Company Research Report: Endor Labs
Company Overview
Name
Endor Labs
Mission Statement
"Developing secure software shouldn't be rocket science. Our mission is to deliver the impossible - create secure software supply chains that actually make developers more productive, rather than drowning in useless alerts."
Founded
- Year: 2021
- Founders: Varun Badhwar and Dimitri Stiliadis
Key People
- CEO and Co-Founder: Varun Badhwar
- CTO and Co-Founder: Dimitri Stiliadis
- CISO: Karl Mattson
- Chief Researcher: Georgios Gousios
- VP, Engineering: Damien Michau
- Managing Director and R&D Head India: Sriram Subramanian
- VP, Marketing: Ron Harnik
- VP, Sales: Nic LaBuz
- VP, Customer Solutions: Tom Gleason
- VP, Business Development: Andrew Davidson
- VP, Finance: Michael McClain
Headquarters
Palo Alto, California, USA
Number of Employees
Over 55 employees
Revenue
No information is available
Notable Aspects
Endor Labs is known for its advanced solutions in software supply chain security, particularly through its Code Governance Platform which helps in prioritizing risks in open source software, securing CI/CD pipelines, and meeting compliance objectives like SBOMs (Software Bill of Materials).
Products
Overview
Endor Labs offers a variety of products, all focused on enhancing software security and developer productivity by managing the software supply chain.
Key Products and Descriptions
Endor Open Source
- Description: Automates OSS selection and approval, identifies applicable risks, reduces SCA noise by 92%, and remediates issues faster.
- Key Features:
- Identify dependencies and risks
- Reduce alert noise by 92%
- Remediate without breaking changes
Endor CI/CD
- Description: Provides visibility into the tools and GitHub Actions used in CI pipelines, understanding security coverage and risks, and finding policy violations.
- Key Features:
- Pipeline and workflows discovery
- Repository security posture management
- Build integrity verification
Endor SBOM Hub
- Description: A central hub for managing first and third-party SBOMs with continuous risk monitoring.
- Key Features:
- One hub for all SBOMs
- Automated SBOM ingestion
- Continuous risk monitoring
Compliance and SBOM
- Description: Ensures compliance across the SDLC by detecting legal and licensing risks, and centrally creating, managing, and analyzing SBOM & VEX.
- Key Features:
- One-click SBOM & VEX
- Detect legal & license risk
- Prioritize for FedRamp & PCI
Secret Detection
- Description: Identifies and removes sensitive information before code is committed, without leaving the IDE.
- Key Features:
- Stop leaks at the source
- Reduce false positives
- Customizable rules
SCA with Reachability
- Description: Determines which vulnerabilities in OSS packages are actually reachable and therefore pose a significant risk.
- Key Features:
- Identify dependencies
- See what’s actually reachable
- Prioritize by danger
Recent Developments
New Products and Features
Introduction of Upgrades & Remediation
- Description: Helps developers navigate the process of fixing vulnerabilities without incurring breaking changes, prioritizing fixes by effort and impact.
- Key Features:
- Upgrade impact analysis
- "Endor Magic Patches" for instances where immediate upgrades aren't feasible
AI-Assisted OSS Selection
- Description: Leverages the power of ChatGPT for open-source risk management, helping developers select safer OSS packages based on compliance, security, and licensing needs.
- Key Features:
- Research OSS packages with natural language queries
- Get risk scores and detailed insights
Partnership with Microsoft
- Announcement Date: August 21, 2024
- Details: Endor Labs announced a partnership with Microsoft to enhance software supply chain security.

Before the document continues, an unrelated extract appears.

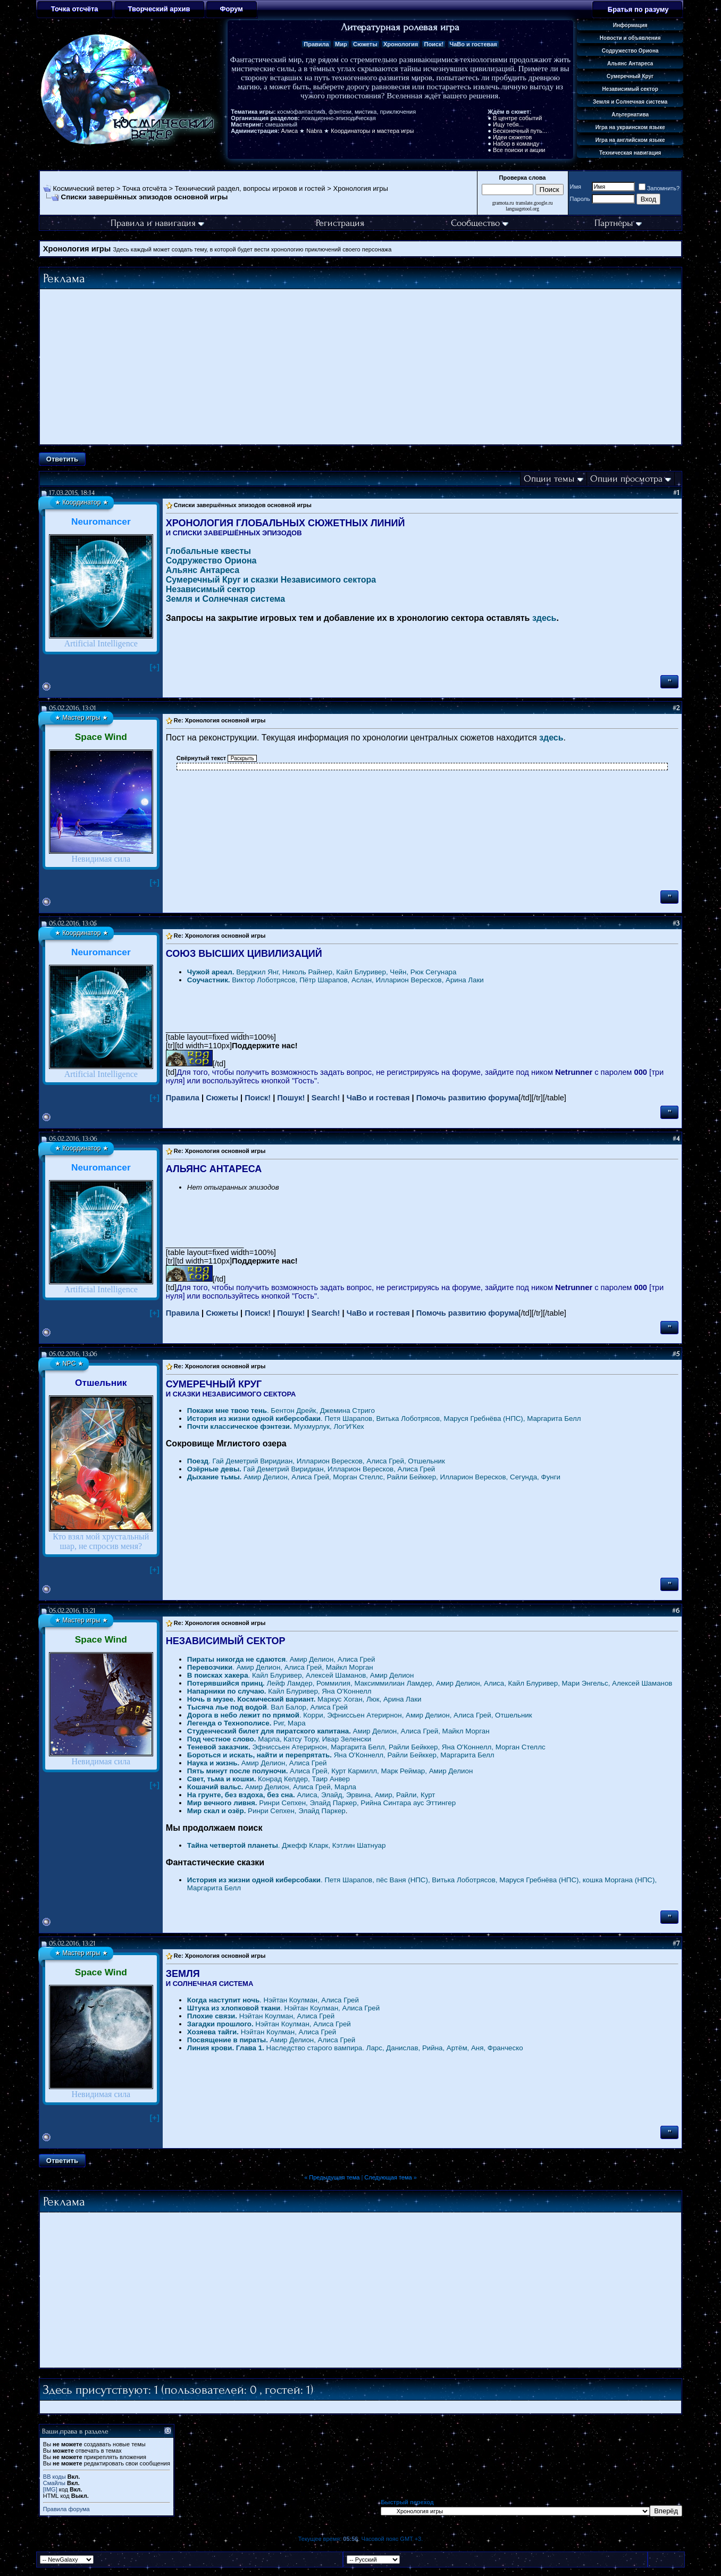 This screenshot has width=721, height=2576. I want to click on Идеи сюжетов, so click(512, 137).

Achievements and Recognitions
Gartner Cool Vendor Recognition
- Date: July 12, 2023
- Details: Recognized as a Cool Vendor in Platform Engineering for scaling application security practices by Gartner.

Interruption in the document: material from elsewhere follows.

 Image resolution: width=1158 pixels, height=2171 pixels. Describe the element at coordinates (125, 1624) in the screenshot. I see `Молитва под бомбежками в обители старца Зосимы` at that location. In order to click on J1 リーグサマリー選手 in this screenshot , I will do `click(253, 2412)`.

Intellyx Digital Innovator Award
- Date: May 23, 2023
- Details: Recognized by Intellyx for making significant advancements in application security.
Funding
- Series A Funding: Raised $70 million in Series A funding as of August 3, 2023.
New Key Hires
- Karl Mattson: Joined as Chief Information Security Officer on September 24, 2024.
Conclusion
Endor Labs continues to innovate in the field of application security, focusing on reducing the cognitive load on developers by prioritizing the most critical vulnerabilities and providing straightforward remediation paths. With significant backing from investors and recognition from industry analysts, the company is positioned to further impact how organizations manage and secure their software supply chains.